# Snake Identification



## kallieth (Nov 9, 2009)

Hi, I hope this is in the right place.

I've found this cute little feller in a pot plant today and am having trouble identifying whether or not it is venemous. Some help would be much appreciated! Sorry about the lack of photos, they came out a bit blurry. He's very tiny.


----------



## ravan (Nov 9, 2009)

im pretty sure that is a brown tree snake?

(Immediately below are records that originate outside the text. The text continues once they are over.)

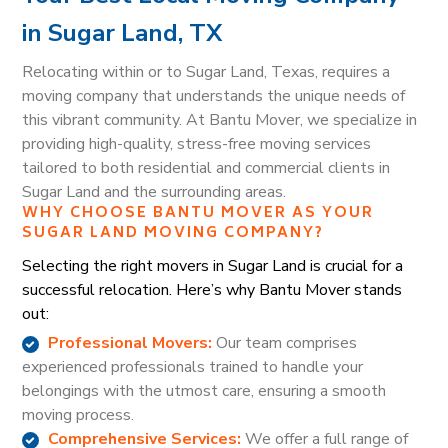
in Sugar Land, TX
Relocating within or to Sugar Land, Texas, requires a
moving company that understands the unique needs of
this vibrant community. At Bantu Mover, we specialize in
providing high-quality, stress-free moving services
tailored to both residential and commercial clients in
Sugar Land and the surrounding areas.
WHY CHOOSE BANTU MOVER AS YOUR
SUGAR LAND MOVING COMPANY?
Selecting the right movers in Sugar Land is crucial for a
successful relocation. Here’s why Bantu Mover stands
out:
Professional Movers:
Our team comprises
experienced professionals trained to handle your
belongings with the utmost care, ensuring a smooth
moving process.
Comprehensive Services:
We offer a full range of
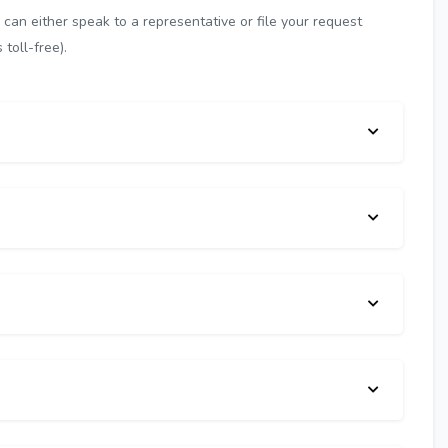
can either speak to a representative or file your request
toll-free).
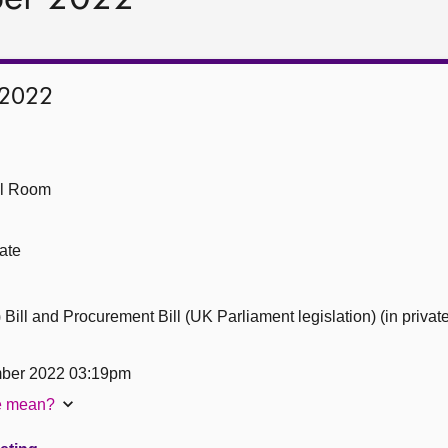
 2022
ll Room
ate
ill and Procurement Bill (UK Parliament legislation) (in private
ber 2022 03:19pm
te mean?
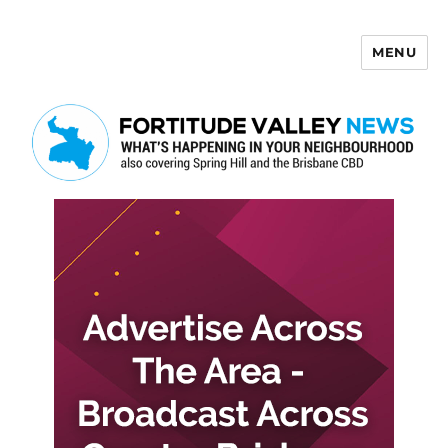
MENU
Fortitude Valley News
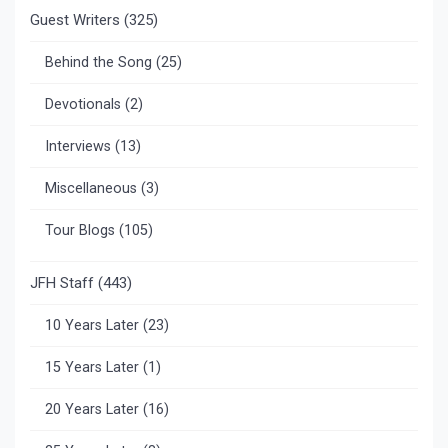
Guest Writers
(325)
Behind the Song
(25)
Devotionals
(2)
Interviews
(13)
Miscellaneous
(3)
Tour Blogs
(105)
JFH Staff
(443)
10 Years Later
(23)
15 Years Later
(1)
20 Years Later
(16)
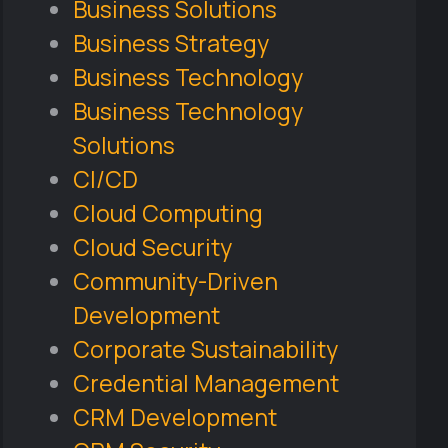
Business Solutions
Business Strategy
Business Technology
Business Technology
Solutions
CI/CD
Cloud Computing
Cloud Security
Community-Driven
Development
Corporate Sustainability
Credential Management
CRM Development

Brown Tree Snake (Boiga irregularis)


----------



## dtulip10 (Nov 9, 2009)

brown tree snake bioga igalaras ( mind my spelling ) mildly venomous colubrid. offtern called night tiger.


----------



## Mudimans (Nov 9, 2009)

Awww. What a nice little specimen. I love Brown tree snakes! Where do you live?


----------



## kallieth (Nov 9, 2009)

Ah. Thank you very much! =( Shame now I won't be able to keep him.


----------



## kallieth (Nov 9, 2009)

I'm in the NT.


----------



## azn4114 (Nov 9, 2009)

bts was first snake i saw in the wild,easily identifiied by the eyes


----------



## naledge (Nov 9, 2009)

kallieth said:


> Ah. Thank you very much! =( Shame now I won't be able to keep him.



you wouldn't have been able to keep it anyway. it's a wild animal.


----------



## azn4114 (Nov 9, 2009)

naledge said:


> you wouldn't have been able to keep it anyway. it's a wild animal.

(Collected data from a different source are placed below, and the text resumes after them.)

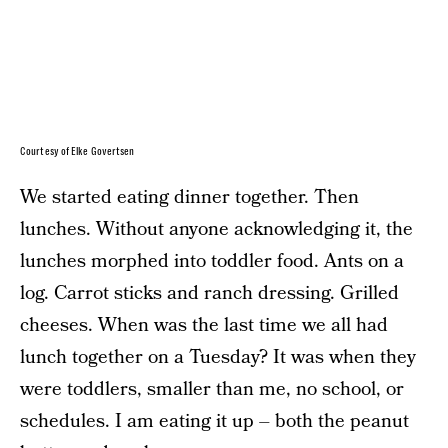
Courtesy of Elke Govertsen
We started eating dinner together. Then
lunches. Without anyone acknowledging it, the
lunches morphed into toddler food. Ants on a
log. Carrot sticks and ranch dressing. Grilled
cheeses. When was the last time we all had
lunch together on a Tuesday? It was when they
were toddlers, smaller than me, no school, or
schedules. I am eating it up – both the peanut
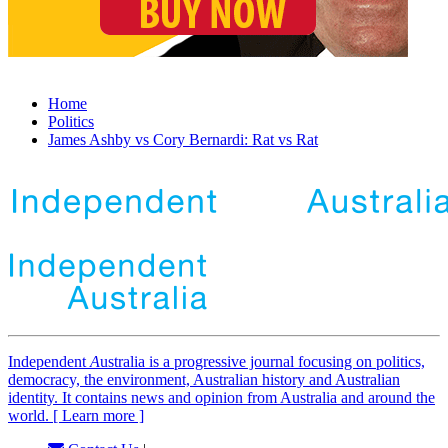
Home
Politics
James Ashby vs Cory Bernardi: Rat vs Rat
Independent
A
ustralia is a progressive journal focusing on politics,
democracy, the environment, Australian history and Australian
identity. It contains news and opinion from Australia and around the
world. [ Learn more ]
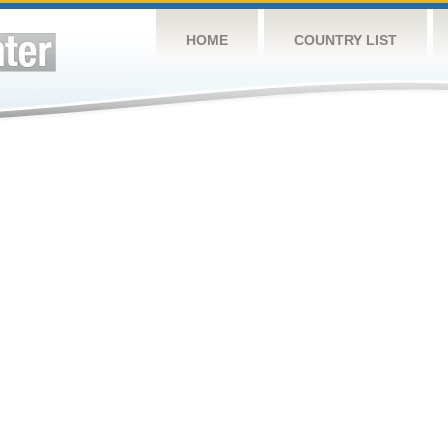
HOME
COUNTRY LIST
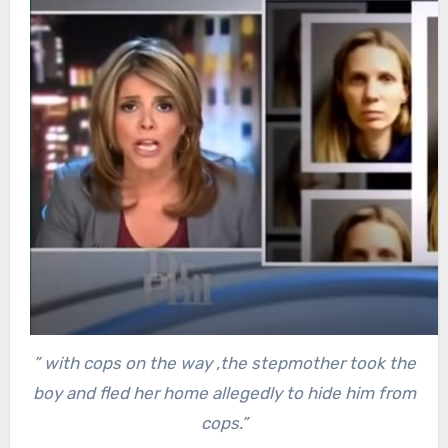
” with cops on the way ,the stepmother took the
boy and fled her home allegedly to hide him from
cops.”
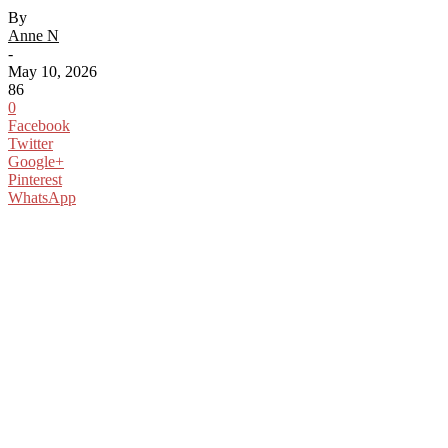
By
Anne N
-
May 10, 2026
86
0
Facebook
Twitter
Google+
Pinterest
WhatsApp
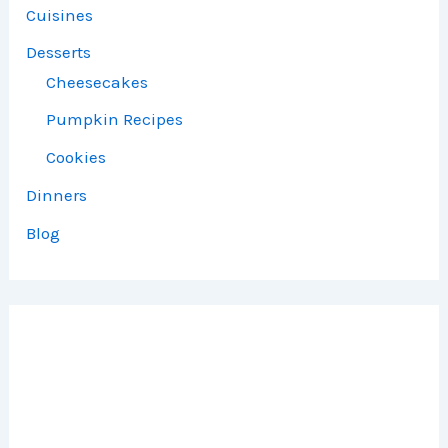
Cuisines
Desserts
Cheesecakes
Pumpkin Recipes
Cookies
Dinners
Blog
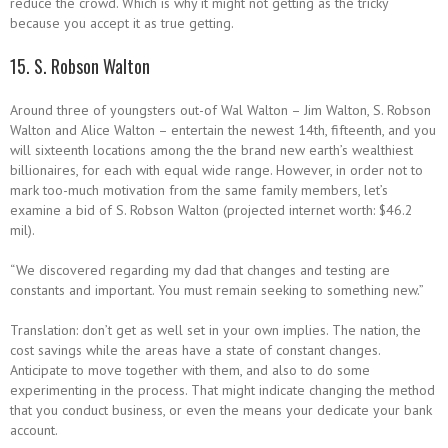
reduce the crowd. Which is why it might not getting as the tricky
because you accept it as true getting.
15. S. Robson Walton
Around three of youngsters out-of Wal Walton – Jim Walton, S. Robson
Walton and Alice Walton – entertain the newest 14th, fifteenth, and you
will sixteenth locations among the the brand new earth’s wealthiest
billionaires, for each with equal wide range. However, in order not to
mark too-much motivation from the same family members, let’s
examine a bid of S. Robson Walton (projected internet worth: $46.2
mil).
“We discovered regarding my dad that changes and testing are
constants and important. You must remain seeking to something new.”
Translation: don’t get as well set in your own implies. The nation, the
cost savings while the areas have a state of constant changes.
Anticipate to move together with them, and also to do some
experimenting in the process.
That might indicate changing the method
that you conduct business, or even the means your dedicate your bank
account.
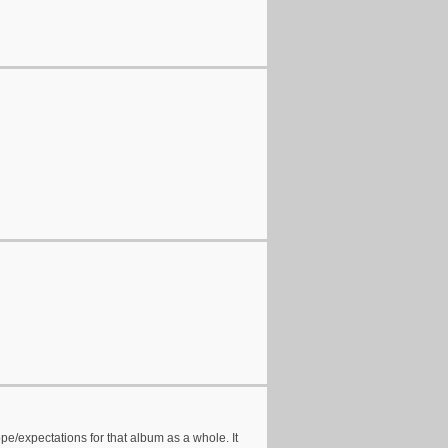
pe/expectations for that album as a whole. It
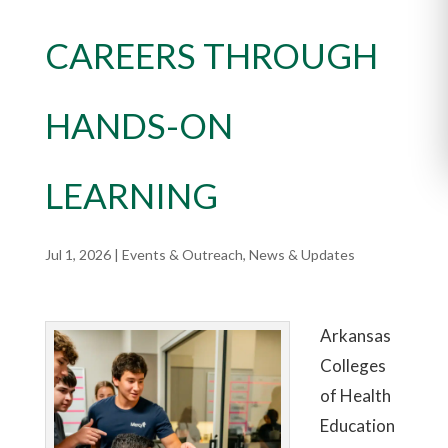
CAREERS THROUGH
HANDS-ON
LEARNING
Jul 1, 2026
|
Events & Outreach
,
News & Updates
Arkansas
Colleges
of Health
Education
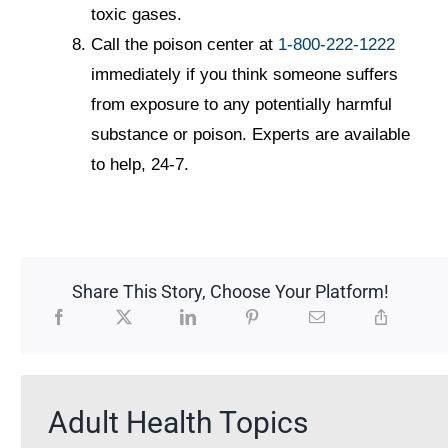
toxic gases.
Call the poison center at
1-800-222-1222
immediately if you think someone suffers
from exposure to any potentially harmful
substance or poison. Experts are available
to help, 24-7.
Share This Story, Choose Your Platform!
Adult Health Topics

 thats true,but unfortunately not everyone does it legit


----------



## redbellybite (Nov 9, 2009)

nothing saying you cant keep it in the pot plant you found it in ..its still at your place ,just though if it chooses to up n go well it can


----------



## kallieth (Nov 9, 2009)

Well. He's still hanging out in the rocks there. Seems pretty happy. :lol:


----------